Two days after Kim Durham's death, Alan Petherbridge leaked the memorandum revealing his plan to retake the base using trained officers from the Metropolitan Police and Kent Constabulary, a plan the Prime Minister had approved. Also leaked was the fact that about an hour later the Prime Minister had agreed to the landing of US Marines at Hamscott. The press leapt on it; there was noisy questioning of the Prime Minister in the House of Commons; a week later a poll showed that 82 per cent of the public blamed the Prime Minister for Kim Durham's death. The effect of the leak was devastating. Only one right-wing newspaper had dared, in an editorial, to suggest that the invasion of a base holding nuclear weapons demanded prompt and forceful action. This was followed by a flood of largely hostile correspondence.

It would have helped Muldoon if there had been one person with Asian or Middle Eastern connections among the arrested base invaders. But there were none. Those who had seized the base were peace activists, CND supporters and members of religious groups. There were a few hard-core left-wingers. There were nuns. And the Red Vicar, the Reverend Alec Hutchinson, who had been injured by a bullet in the calf but was soon back in full voice from his wheelchair. Admittedly, some of the arrested men and women had convictions for minor offences – trespass, criminal damage, attacks on the police – but hard as Canning and his Press Office tried, it was impossible to spin these characters into terrorists. Meanwhile, there was no escaping the pictures of Kim Durham and her son in newspapers, on TV round the world and now on banners carried by the government's opponents.

Two weeks later, a second poll showed that 75 per cent of the public, including 50 per cent of his own supporters, thought that Muldoon should be replaced as Prime Minister. Three weeks further on, the same number said that in the event of another election resulting in another hung Parliament, they would support a National Government.

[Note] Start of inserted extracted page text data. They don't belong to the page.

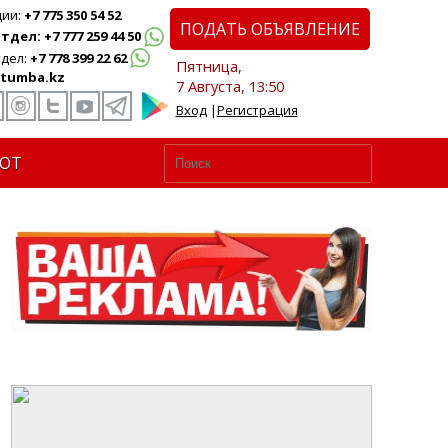
ции:
+7 775 350 54 52
ПОДАТЬ ОБЪЯВЛЕНИЕ
дел: +7 777 259 44 50
дел:
+7 778 399 22 62
Пятница,
tumba.kz
7 Августа, 13:50
Вход
|
Регистрация
ЮТ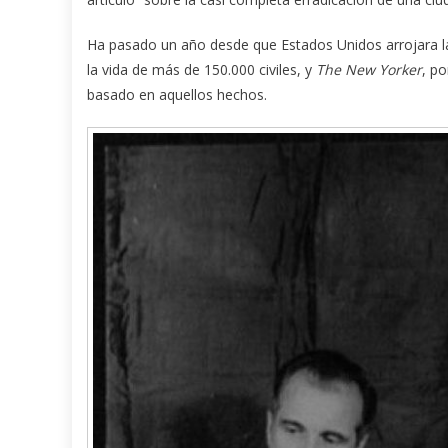
Ha pasado un año desde que Estados Unidos arrojara 
la vida de más de 150.000 civiles, y
The New Yorker
, p
basado en aquellos hechos.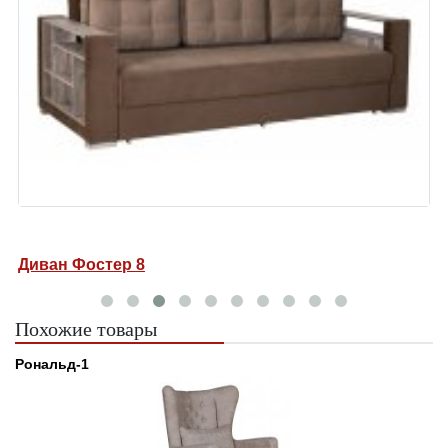
Диван Фостер 8
Д
Похожие товары
Рональд-1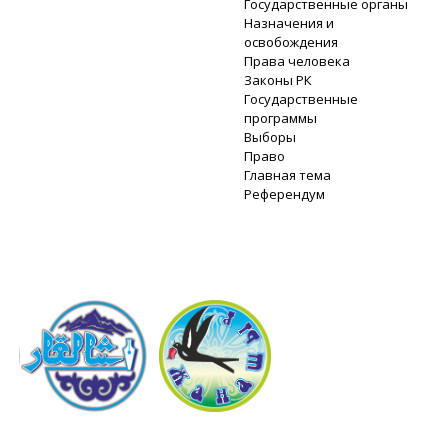
Государственные органы
Назначения и
освобождения
Права человека
Законы РК
Государственные
программы
Выборы
Право
Главная тема
Референдум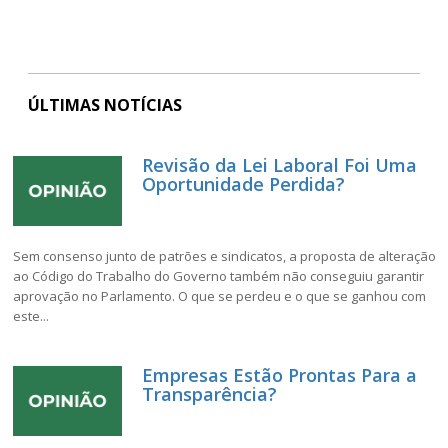
ÚLTIMAS NOTÍCIAS
Revisão da Lei Laboral Foi Uma
Oportunidade Perdida?
Sem consenso junto de patrões e sindicatos, a proposta de alteração
ao Código do Trabalho do Governo também não conseguiu garantir
aprovação no Parlamento. O que se perdeu e o que se ganhou com
este...
Empresas Estão Prontas Para a
Transparência?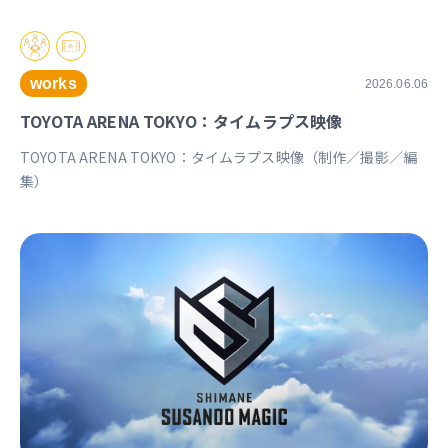
works
2026.06.06
TOYOTA ARENA TOKYO：タイムラプス映像
TOYOTA ARENA TOKYO：タイムラプス映像（制作／撮影／編
集）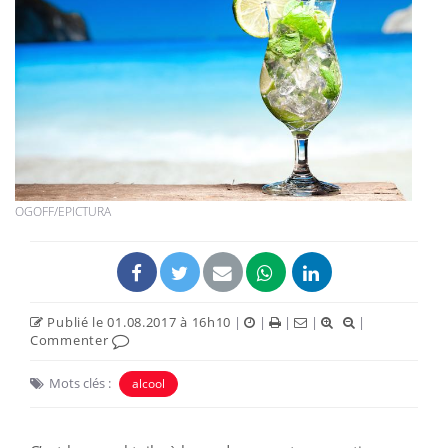
OGOFF/EPICTURA
Publié le 01.08.2017 à 16h10
|
|
|
|
|
Commenter
Mots clés :
alcool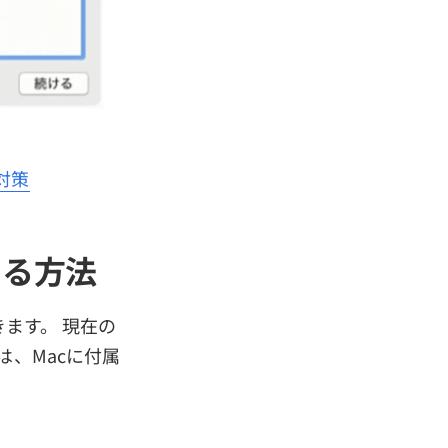
対策
する方法
きます。 現在の
たは、Macに付属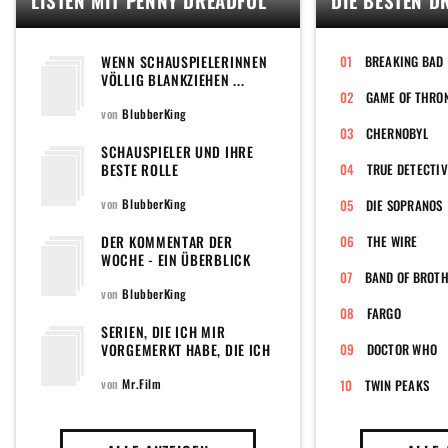
WENN SCHAUSPIELERINNEN
BREAKING BAD
VÖLLIG BLANKZIEHEN ...
GAME OF THRO
von
BlubberKing
CHERNOBYL
SCHAUSPIELER UND IHRE
BESTE ROLLE
TRUE DETECTIV
von
BlubberKing
DIE SOPRANOS
DER KOMMENTAR DER
THE WIRE
WOCHE - EIN ÜBERBLICK
von
BlubberKing
FARGO
SERIEN, DIE ICH MIR
VORGEMERKT HABE, DIE ICH
DOCTOR WHO
UNBEDINGT SEHEN WILL,
UND DIE ICH AUF DIESE
von
Mr.Film
TWIN PEAKS
LISTE PACKEN MÖCHTE,
DAMIT ICH SIE NICHT ALLE
VERGESSE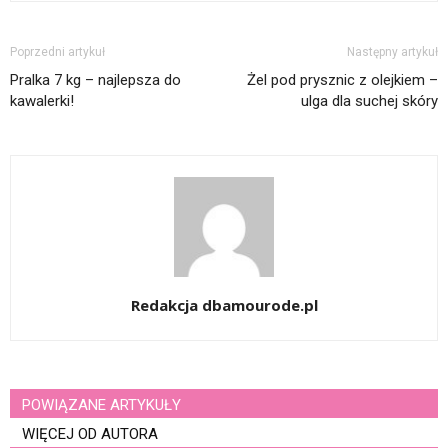
Poprzedni artykuł
Następny artykuł
Pralka 7 kg – najlepsza do
Żel pod prysznic z olejkiem –
kawalerki!
ulga dla suchej skóry
Redakcja dbamourode.pl
POWIĄZANE ARTYKUŁY
WIĘCEJ OD AUTORA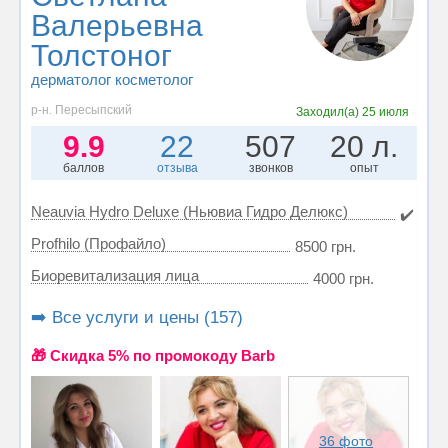
Валерьевна
Толстоног
дерматолог косметолог
р-н. Пересыпский
Заходил(а)
25 июля
9.9
22
507
20 л.
баллов
отзыва
звонков
опыт
Neauvia Hydro Deluxe (Ньювиа Гидро Делюкс)
✔️
Profhilo (Профайло)
8500 грн.
Биоревитализация лица
4000 грн.
➡️ Все услуги и цены (157)
🎁 Cкидка 5% по промокоду Barb
36 фото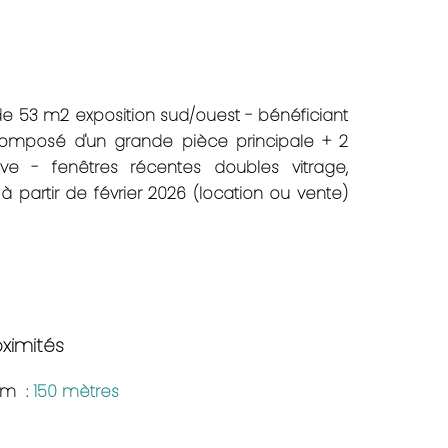
 de 53 m2 exposition sud/ouest - bénéficiant
, composé d'un grande pièce principale + 2
e - fenêtres récentes doubles vitrage,
e à partir de février 2026 (location ou vente)
oximités
am
150 mètres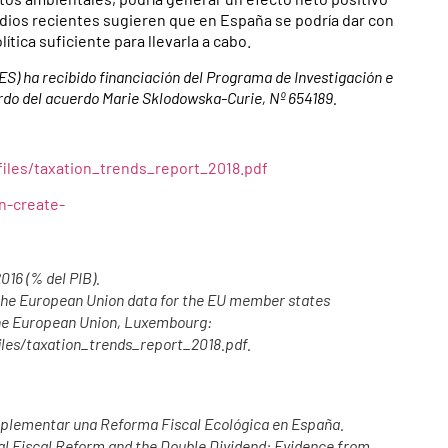
dios recientes sugieren que en España se podría dar con
tica suficiente para llevarla a cabo.
RES) ha recibido financiación del Programa de Investigación e
rdo del acuerdo Marie Sklodowska-Curie, Nº 654189.
files/taxation_trends_report_2018.pdf
n-create-
016 (% del PIB).
 the European Union data for the EU member states
 the European Union, Luxembourg:
iles/taxation_trends_report_2018.pdf.
mplementar una Reforma Fiscal Ecológica en España.
tal Fiscal Reform and the Double Dividend: Evidence from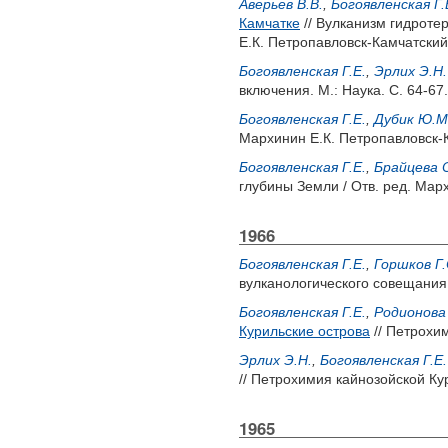
Аверьев В.В.
,
Богоявленская Г.
Камчатке
// Вулканизм гидроте
Е.К.
Петропавловск-Камчатский:
Богоявленская Г.Е.
,
Эрлих Э.Н.
включения. М.: Наука. С. 64-67.
Богоявленская Г.Е.
,
Дубик Ю.М
Мархинин Е.К.
Петропавловск-К
Богоявленская Г.Е.
,
Брайцева О
глубины Земли / Отв. ред.
Марх
1966
Богоявленская Г.Е.
,
Горшков Г.
вулканологического совещания. М
Богоявленская Г.Е.
,
Родионова 
Курильские острова
// Петрохи
Эрлих Э.Н.
,
Богоявленская Г.Е.
// Петрохимия кайнозойской Ку
1965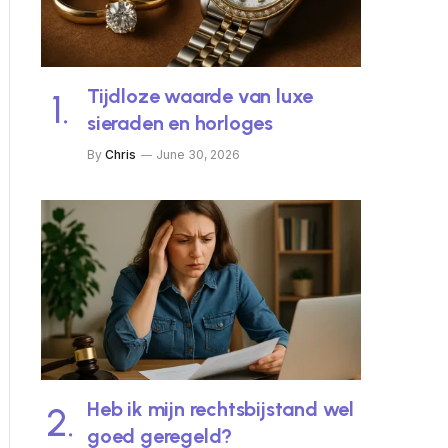
Tijdloze waarde van luxe
sieraden en horloges
By
Chris
June 30, 2026
Heb ik mijn rechtsbijstand wel
goed geregeld?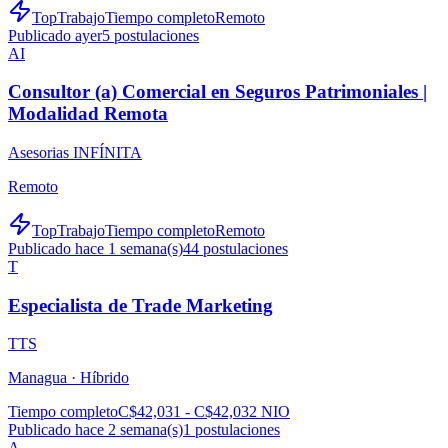
TopTrabajo
Tiempo completo
Remoto
Publicado ayer
5
postulaciones
AI
Consultor (a) Comercial en Seguros Patrimoniales |
Modalidad Remota
Asesorias INFÍNITA
Remoto
TopTrabajo
Tiempo completo
Remoto
Publicado hace 1 semana(s)
44
postulaciones
T
Especialista de Trade Marketing
TTS
Managua ·
Híbrido
Tiempo completo
C$42,031 - C$42,032 NIO
Publicado hace 2 semana(s)
1
postulaciones
A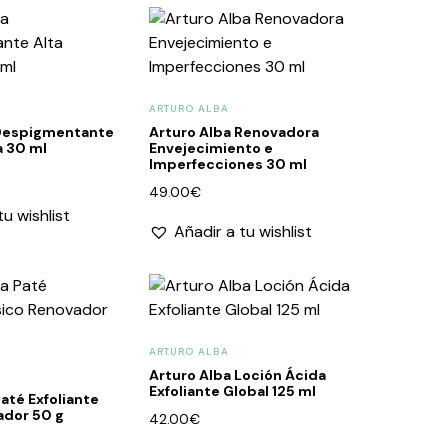
ARTURO ALBA
 Despigmentante
Arturo Alba Renovadora
a 30 ml
Envejecimiento e
Imperfecciones 30 ml
49.00
€
tu wishlist
Añadir a tu wishlist
ARTURO ALBA
Arturo Alba Loción Ácida
Exfoliante Global 125 ml
até Exfoliante
ador 50 g
42.00
€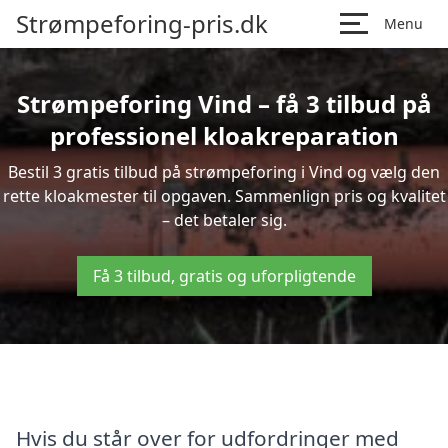
Strømpeforing-pris.dk
Menu
Strømpeforing Vind – få 3 tilbud på
professionel kloakreparation
Bestil 3 gratis tilbud på strømpeforing i Vind og vælg den
rette kloakmester til opgaven. Sammenlign pris og kvalitet
– det betaler sig.
Få 3 tilbud, gratis og uforpligtende
Hvis du står over for udfordringer med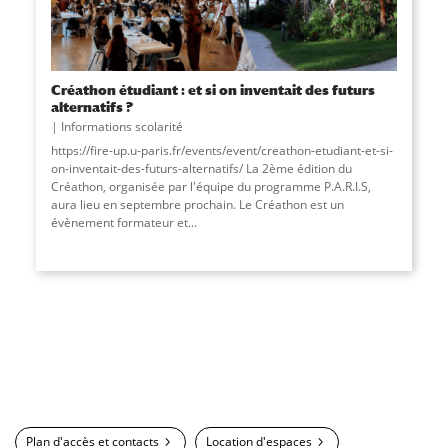
Créathon étudiant : et si on inventait des futurs
alternatifs ?
Informations scolarité
https://fire-up.u-paris.fr/events/event/creathon-etudiant-et-si-
on-inventait-des-futurs-alternatifs/ La 2ème édition du
Créathon, organisée par l'équipe du programme P.A.R.I.S,
aura lieu en septembre prochain. Le Créathon est un
évènement formateur et
...
Plan d'accès et contacts
Location d'espaces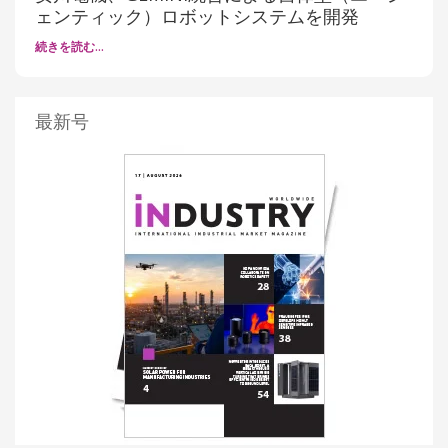
ェンティック）ロボットシステムを開発
続きを読む…
最新号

Two days later, a firestorm was unleashed on Syria. Damascus and Aleppo were hit two nights running by a fleet of bombers. A third of the armada of bombers were launched from British bases, including Hamscott Common. The justification for the attack was, said the American President, that Syria had been harbouring international Muslim terrorists who had infiltrated Iraq over the border, flooding the country with subversive propaganda, agents and money. Syrian complicity had created the results of the Iraqi elections. In America, the public was divided about the attacks. The British public refused to believe the President's arguments. The European Parliament met to condemn the raids. The assault on Syria could not have been timed better if the intention had been deliberately to finish Muldoon as Prime Minister. Some thought that might have been the case.